Experimental study in an animal model.


This study aims to evaluate the hemostatic properties of four common hemostatic materials including the chitosan clot pad, absorbable gelatin sponge, cellulose membrane, and gauze on peridural bleeding using a rat model.

Overview of Literature

Intraoperative bleeding during spinal surgery can lead to morbidities. Hemostatic materials have been developed, but the efficacy of these materials on peridural bleeding remains unclear.


Forty 8-week-old Sprague-Dawley rats were used in this study. Under adequate anesthesia, each rat was posteriorly dissected to their L5 and L6 spinous processes.

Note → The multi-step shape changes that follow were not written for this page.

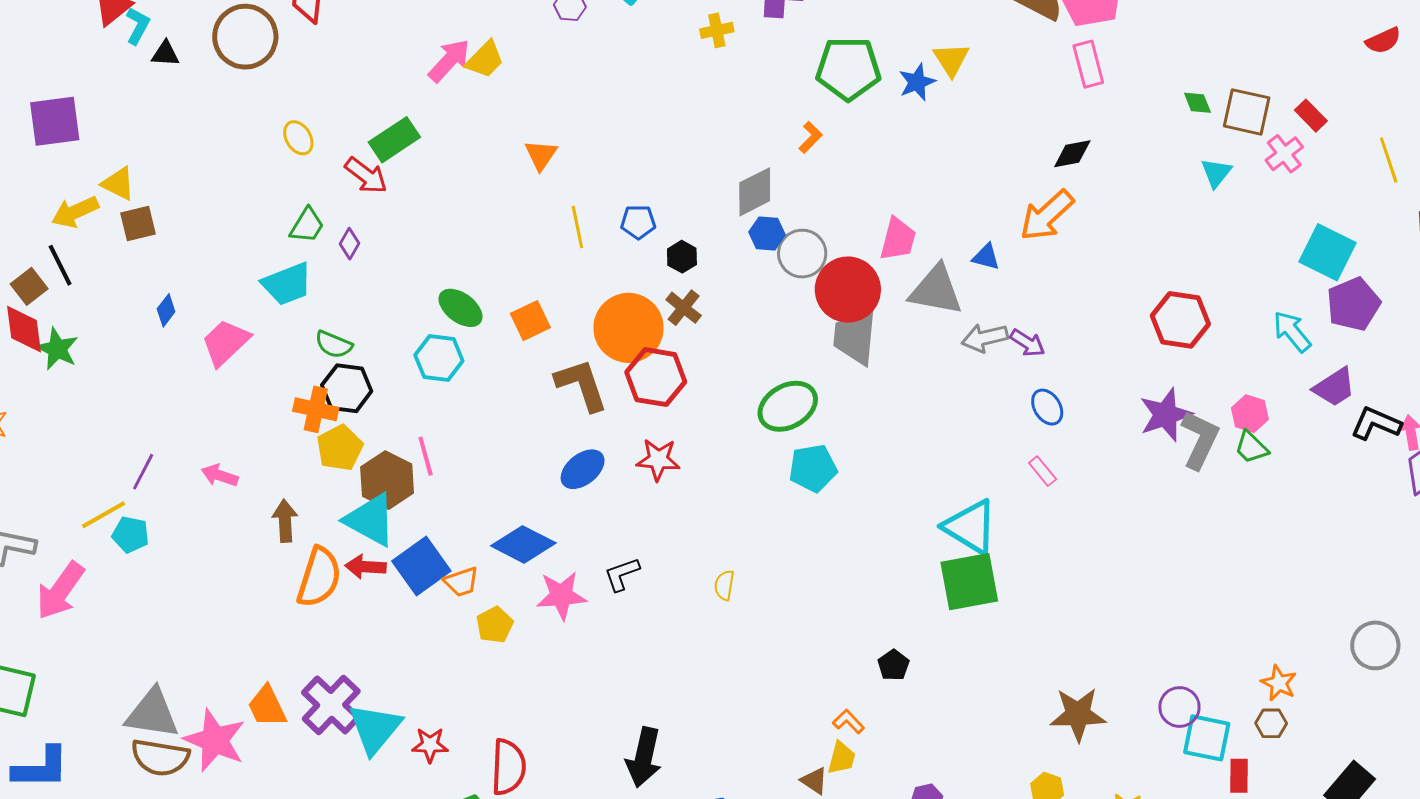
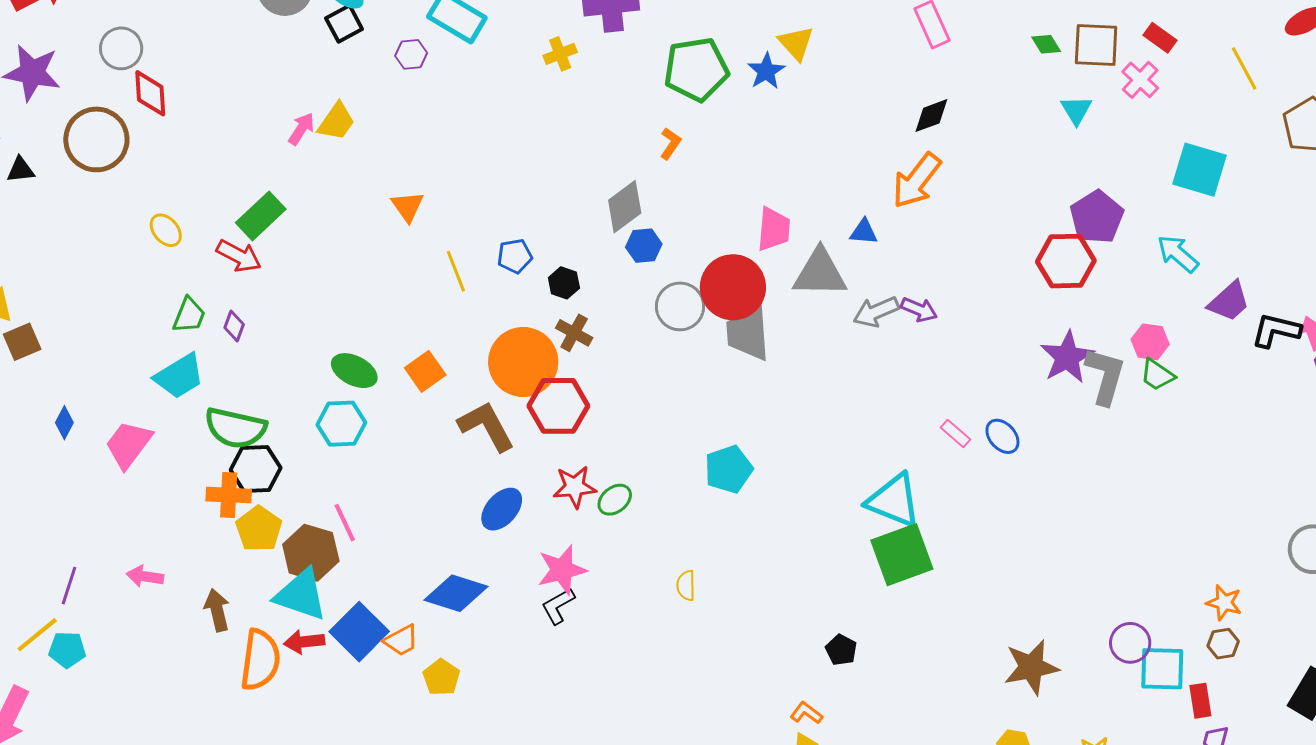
pink arrow: (449, 61) -> (301, 129), size x0.7
gray circle: (802, 254) -> (680, 306), moved
purple pentagon: (1353, 304) -> (1097, 217), moved
green semicircle: (334, 344) -> (235, 428), size x1.6
green ellipse: (788, 406) -> (615, 500), moved, size x0.6
blue ellipse: (1047, 407) -> (1002, 436), moved
yellow semicircle: (724, 585) -> (686, 585), moved
pink star: (561, 595) -> (562, 570), moved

Bleeding from muscles and soft tissue dissections was stopped before lumbar bone cutting. Immediately after the L5–L6 laminae were cut and removed, the rats were randomly allocated to receive one of the abovementioned hemostatic materials. All hemostatic materials were placed over the raw surface of cut bone and dura and changed every 60 seconds. The procedure was stopped when there was no further bleeding. Time to staunching and amount of bleeding were recorded for statistical analysis.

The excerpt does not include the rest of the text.